Is there a substitute for balsamic vinegar?
If you prefer a milder or different tang, try a drizzle of apple cider vinegar mixed with a touch of honey, or even a splash of pomegranate molasses for a unique twist on the balsamic glaze flavor.
What if I don’t have garlic powder?
Fresh minced garlic works as well but add it with the olive oil and toss quickly before roasting to avoid burning. Alternatively, garlic salt can be used but reduce the added salt to keep seasoning balanced.
Can I add other spices to the Roasted Acorn Squash and Brussels Sprouts with Balsamic Glaze Recipe?
Definitely! Ground cinnamon or nutmeg complements the sweet squash nicely, while crushed red pepper flakes give a spicy kick. Feel free to experiment to find your favorite flavor profile.

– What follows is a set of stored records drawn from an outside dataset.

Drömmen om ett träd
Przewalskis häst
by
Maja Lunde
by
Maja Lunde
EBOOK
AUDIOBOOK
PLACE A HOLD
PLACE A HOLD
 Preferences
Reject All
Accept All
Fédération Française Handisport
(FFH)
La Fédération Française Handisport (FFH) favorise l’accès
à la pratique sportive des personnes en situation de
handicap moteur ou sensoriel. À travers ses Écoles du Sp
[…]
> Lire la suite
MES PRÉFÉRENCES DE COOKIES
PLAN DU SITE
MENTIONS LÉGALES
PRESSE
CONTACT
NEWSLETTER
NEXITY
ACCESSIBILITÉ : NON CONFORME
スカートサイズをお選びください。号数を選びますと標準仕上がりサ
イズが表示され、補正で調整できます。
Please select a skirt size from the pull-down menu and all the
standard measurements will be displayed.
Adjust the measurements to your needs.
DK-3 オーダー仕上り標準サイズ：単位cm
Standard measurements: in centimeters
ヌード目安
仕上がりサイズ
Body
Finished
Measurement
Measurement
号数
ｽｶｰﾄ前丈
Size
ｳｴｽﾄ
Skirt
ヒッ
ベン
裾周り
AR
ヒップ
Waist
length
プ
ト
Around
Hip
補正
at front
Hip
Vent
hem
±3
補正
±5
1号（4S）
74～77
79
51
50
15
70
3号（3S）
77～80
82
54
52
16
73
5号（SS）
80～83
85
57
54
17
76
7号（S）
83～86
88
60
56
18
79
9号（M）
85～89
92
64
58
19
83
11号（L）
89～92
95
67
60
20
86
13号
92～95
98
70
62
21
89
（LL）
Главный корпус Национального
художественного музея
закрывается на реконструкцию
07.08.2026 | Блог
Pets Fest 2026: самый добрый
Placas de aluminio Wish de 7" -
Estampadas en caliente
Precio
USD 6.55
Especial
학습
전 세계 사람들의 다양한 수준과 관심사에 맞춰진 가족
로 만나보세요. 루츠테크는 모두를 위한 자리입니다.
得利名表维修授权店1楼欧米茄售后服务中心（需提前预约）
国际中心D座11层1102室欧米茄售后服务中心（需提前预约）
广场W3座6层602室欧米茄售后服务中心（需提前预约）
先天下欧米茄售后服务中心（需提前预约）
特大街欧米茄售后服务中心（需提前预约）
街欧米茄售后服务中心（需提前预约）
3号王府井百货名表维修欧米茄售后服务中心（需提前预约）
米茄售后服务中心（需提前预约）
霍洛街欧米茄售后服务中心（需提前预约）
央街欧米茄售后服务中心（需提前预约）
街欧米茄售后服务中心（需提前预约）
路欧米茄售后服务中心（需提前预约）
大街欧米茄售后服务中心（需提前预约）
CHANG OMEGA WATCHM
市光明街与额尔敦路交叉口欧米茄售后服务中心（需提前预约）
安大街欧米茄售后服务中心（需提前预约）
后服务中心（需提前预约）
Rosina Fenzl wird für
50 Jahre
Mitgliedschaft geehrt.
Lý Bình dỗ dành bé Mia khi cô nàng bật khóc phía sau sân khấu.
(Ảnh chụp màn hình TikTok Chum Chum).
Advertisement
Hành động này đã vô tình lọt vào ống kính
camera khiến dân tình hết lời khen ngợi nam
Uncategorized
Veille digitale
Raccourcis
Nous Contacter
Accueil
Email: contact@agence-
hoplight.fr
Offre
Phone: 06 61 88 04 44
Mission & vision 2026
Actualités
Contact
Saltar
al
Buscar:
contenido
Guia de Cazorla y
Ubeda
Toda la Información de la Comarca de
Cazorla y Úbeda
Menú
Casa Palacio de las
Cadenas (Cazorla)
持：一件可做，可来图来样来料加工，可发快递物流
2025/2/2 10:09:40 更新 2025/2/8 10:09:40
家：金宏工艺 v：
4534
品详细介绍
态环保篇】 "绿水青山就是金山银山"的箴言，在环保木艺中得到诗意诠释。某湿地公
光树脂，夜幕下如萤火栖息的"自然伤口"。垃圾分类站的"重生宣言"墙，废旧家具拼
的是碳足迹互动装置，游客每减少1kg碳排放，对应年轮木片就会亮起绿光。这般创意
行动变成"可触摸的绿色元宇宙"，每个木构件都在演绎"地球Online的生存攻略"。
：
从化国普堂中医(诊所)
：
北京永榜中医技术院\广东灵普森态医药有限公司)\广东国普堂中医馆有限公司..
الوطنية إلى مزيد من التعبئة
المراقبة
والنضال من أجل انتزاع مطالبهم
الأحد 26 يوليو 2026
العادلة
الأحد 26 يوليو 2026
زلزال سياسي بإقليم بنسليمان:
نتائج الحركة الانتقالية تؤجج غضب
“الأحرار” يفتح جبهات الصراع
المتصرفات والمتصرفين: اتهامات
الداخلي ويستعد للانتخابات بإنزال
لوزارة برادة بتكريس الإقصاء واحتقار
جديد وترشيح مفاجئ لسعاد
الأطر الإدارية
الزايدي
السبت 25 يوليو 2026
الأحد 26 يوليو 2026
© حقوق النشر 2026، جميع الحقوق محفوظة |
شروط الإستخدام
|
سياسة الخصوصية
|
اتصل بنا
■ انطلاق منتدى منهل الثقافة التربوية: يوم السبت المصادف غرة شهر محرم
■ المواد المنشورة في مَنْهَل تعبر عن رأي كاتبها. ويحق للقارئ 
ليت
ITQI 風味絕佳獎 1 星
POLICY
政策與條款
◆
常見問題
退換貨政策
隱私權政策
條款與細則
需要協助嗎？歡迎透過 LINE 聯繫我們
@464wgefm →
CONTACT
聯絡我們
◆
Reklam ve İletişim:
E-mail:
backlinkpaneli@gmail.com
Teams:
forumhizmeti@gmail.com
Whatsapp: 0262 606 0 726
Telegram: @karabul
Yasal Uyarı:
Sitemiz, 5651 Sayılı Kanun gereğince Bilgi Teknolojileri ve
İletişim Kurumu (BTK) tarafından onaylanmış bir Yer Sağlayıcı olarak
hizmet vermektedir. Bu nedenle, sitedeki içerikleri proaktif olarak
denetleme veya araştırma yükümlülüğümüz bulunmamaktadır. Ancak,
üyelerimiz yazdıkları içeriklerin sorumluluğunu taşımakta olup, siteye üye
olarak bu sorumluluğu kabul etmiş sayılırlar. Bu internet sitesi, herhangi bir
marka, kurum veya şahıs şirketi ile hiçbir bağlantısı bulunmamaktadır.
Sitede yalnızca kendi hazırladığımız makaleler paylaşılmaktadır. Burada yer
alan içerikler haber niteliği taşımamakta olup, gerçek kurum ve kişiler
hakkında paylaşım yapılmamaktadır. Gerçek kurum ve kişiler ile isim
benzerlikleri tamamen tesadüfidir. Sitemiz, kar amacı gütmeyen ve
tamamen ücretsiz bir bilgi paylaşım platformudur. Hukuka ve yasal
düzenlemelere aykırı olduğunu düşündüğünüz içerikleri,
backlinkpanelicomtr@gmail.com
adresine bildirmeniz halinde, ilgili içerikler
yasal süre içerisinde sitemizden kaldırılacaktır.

Is this recipe suitable for meal prep?
Yes, it’s ideal for meal prep since the roasted vegetables hold their flavor and texture after refrigeration and can easily be reheated, making for quick, healthy additions to your meals throughout the week.
Final Thoughts
Nothing brings comfort and seasonal joy quite like this Roasted Acorn Squash and Brussels Sprouts with Balsamic Glaze Recipe. It’s simple to prepare, bursting with natural flavors, and endlessly adaptable to your personal taste. Trust me, once you try this dish, it will earn a permanent spot in your recipe rotation — your taste buds will thank you!
Print
Roasted Acorn Squash and Brussels Sprouts with Balsamic Glaze Recipe
- Prep Time: 15 minutes
- Cook Time: 30 minutes
- Total Time: 45 minutes
- Yield: 4 servings
- Category: Side Dish
- Method: Baking
- Cuisine: American
- Diet: Vegetarian
Description
This Roasted Acorn Squash & Brussels Sprouts recipe offers a simple, flavorful way to enjoy two nutritious vegetables. Roasted to caramelized perfection with olive oil, garlic, and a splash of balsamic vinegar, it’s a perfect side dish for any meal, combining sweet and savory flavors in just 45 minutes.
Ingredients
Vegetables
- 1 acorn squash
- 1 pound Brussels sprouts
Seasonings & Oils
- 2 tablespoons olive oil
- 1 teaspoon salt
- 1/2 teaspoon black pepper
- 1 teaspoon garlic powder
- 1 tablespoon balsamic vinegar
Instructions
- Preheat the oven: Set your oven to 400°F (200°C) to ensure it reaches the right temperature for roasting the vegetables evenly.
- Prepare the acorn squash: Slice the acorn squash in half, carefully scoop out the seeds with a spoon, then cut each half into wedges for easier roasting and serving.
- Prepare the Brussels sprouts: Trim the ends of the Brussels sprouts and slice them in half to help them roast evenly and caramelize nicely.
- Toss vegetables with seasoning: In a large bowl, combine the acorn squash wedges and halved Brussels sprouts. Add olive oil, salt, black pepper, and garlic powder, then toss thoroughly to make sure each piece is well-coated.
- Arrange on baking sheet: Spread the seasoned vegetables in a single layer on a baking sheet, giving them enough space to roast properly rather than steam.
- Roast the vegetables: Place the baking sheet in the preheated oven and roast for 25-30 minutes. Turn the vegetables halfway through the cooking time to ensure even browning and tenderness.
- Finish with balsamic vinegar: Once roasted and caramelized, remove the vegetables from the oven and drizzle them with balsamic vinegar to add a tangy, sweet finish just before serving.
Notes
- For extra flavor, you can add fresh herbs like thyme or rosemary while roasting.
- Make sure to not overcrowd the baking sheet to allow the vegetables to crisp up nicely.
- If preferred, substitute balsamic vinegar with lemon juice for a different zest.
- The vegetables can be roasted a day ahead and reheated in the oven before serving.
- Use a rimmed baking sheet to catch any drips from the balsamic vinegar.